二人は、お互いにして欲しくなる時としてあげたくなる時があって、相手に求められたものを差し出すことによっても満たされることができる。どちらかの満足に偏ることが無く、お互いが求めるままに立ち位置を変えて満たし合っている。二人の形はぴったりと嵌まるものでもなく、運命と呼べるような大層なものでもなく、もっとちぐはぐなはずなのにバランスが良かった。
今日のファウストは無性に甘えたい気分だった。昨晩見た悪夢だとか、昼間の討伐で疲れていたとか、思い当たる原因はいくつもある。寝不足だったにも関わらず生徒たちの前で気を張っていたファウストに、討伐が終わって帰ってきたところを労うように、あんただけにだよ、と差し出された、猫型のマシュマロが浮いたホットチョコレートのせいかもしれないし、湯気の隙間から、自分に向けられた見守るような視線が見えてしまったせいかもしれない。

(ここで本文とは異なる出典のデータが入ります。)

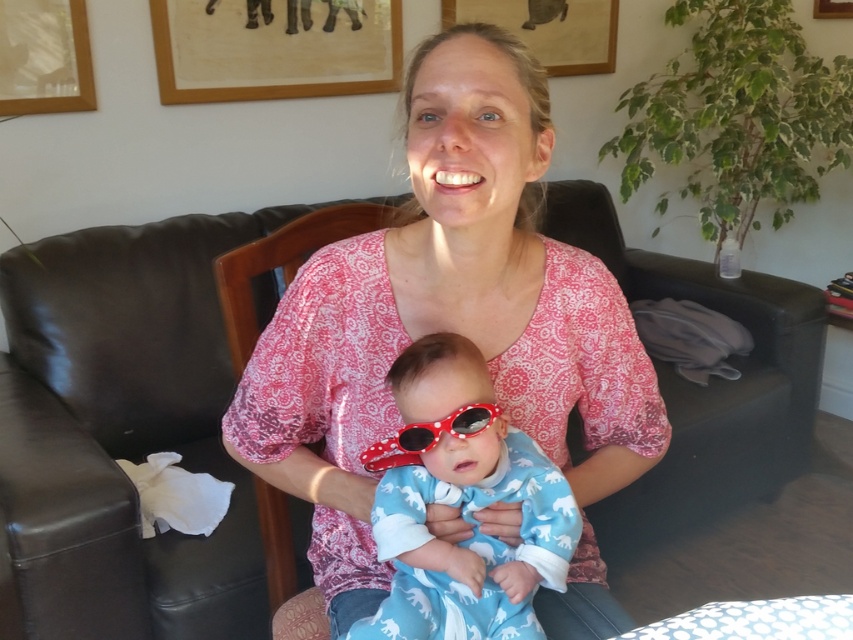 Question: In this image, where is black leather couch at center located relative to polka dot plastic goggles at center?

Choices:
 (A) below
 (B) above

Answer: (B)

Question: Estimate the real-world distances between objects in this image. Which object is closer to the pink printed blouse at center?

Choices:
 (A) black leather couch at center
 (B) blue cotton onesie at center

Answer: (B)

Question: Which of the following is the closest to the observer?

Choices:
 (A) (436, 573)
 (B) (370, 456)

Answer: (A)

Question: Does pink printed blouse at center appear on the right side of blue cotton onesie at center?

Choices:
 (A) no
 (B) yes

Answer: (B)

Question: Which of the following is the farthest from the observer?

Choices:
 (A) pink printed blouse at center
 (B) polka dot plastic goggles at center
 (C) black leather couch at center
 (D) blue cotton onesie at center

Answer: (C)

Question: Can you confirm if pink printed blouse at center is positioned above polka dot plastic goggles at center?

Choices:
 (A) yes
 (B) no

Answer: (A)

こういう日、ファウストはネロの気遣いと察しの良さに甘えて、ネロ、とただ名前を呼んで触れ合いを求める。いつもそのわがままな呼びかけに応えてくれていた手が、今日はファウストの思惑と違う動きをした。その時のネロが何か期待しているような目線をファウストに向けていたので、わざとやっているのだとすぐに気が付いた。
「ずるい」
「なにが?」
「分かっているのにそんなことを言うところ」
「分かんねえな、出来が悪い生徒なもんで。……な、時にはあんたの口から聞きたいな。だめ?」
つんつんとあざとくファウストの唇をつついて、上目遣いで言ってくるのだからタチが悪い。油断をしたらすぐこれだ。

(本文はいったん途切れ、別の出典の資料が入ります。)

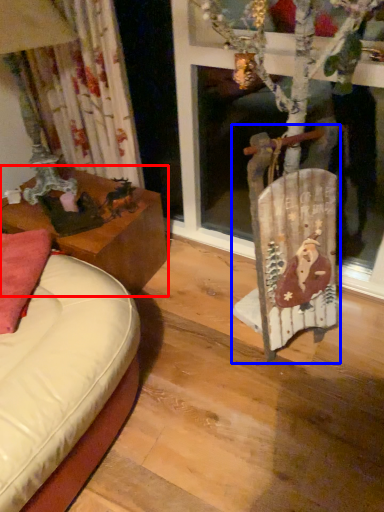 Question: Which object appears closest to the camera in this image, table (highlighted by a red box) or chair (highlighted by a blue box)?

Choices:
 (A) table
 (B) chair

Answer: (B)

まあ、いつもネロの優しさに甘えているのは自分の方なのだ。そのくらいの願いを叶えてやるのはやぶさかではないし、正直今のネロの表情が可愛いので、ファウストは素直に根負けした。とはいえ、それはそれとして甘えた要求を口に出すのは恥ずかしくて、ファウストはネロに顔を見せないように俯いた。
「……抱きしめて」
そうか細く呟いて、ファウストはネロの顔をちらりと見た。ネロは愛おしいものを見た時の様に口元をうずうずと緩ませて、それから、ホットチョコレートの湯気越しに見たのと同じ表情になった。年上の顔。しょうがないな、と手を焼いてやる時の顔。ファウストはネロのどうしようもないところや、情けない表情をいつだって可愛いと思っているけれど、こうやって誰かを目にかける時の表情を自分に向けられると胸のあたりが疼いてたまらない気持ちになる。
「はいはい」
「あと、撫でて」
「っはは、あんた以外とおねだりすんの上手じゃん」
優しく撫でるような声も、掌の温もりもむず痒くてファウストは少し身をよじった。。二人はぴったりくっつくパズルのピースでもなければ、交わらない線でもない。ゆるやかな曲線のどこか一点がたまたま交わっていて、それが胸の奥をじんわりと暖めるような時間を生み出している今なのだとファウストは思った。その小さな一点の、一瞬の心地良さをもう少し味わっていたくて、ファウストは身を委ねるように力を抜いた。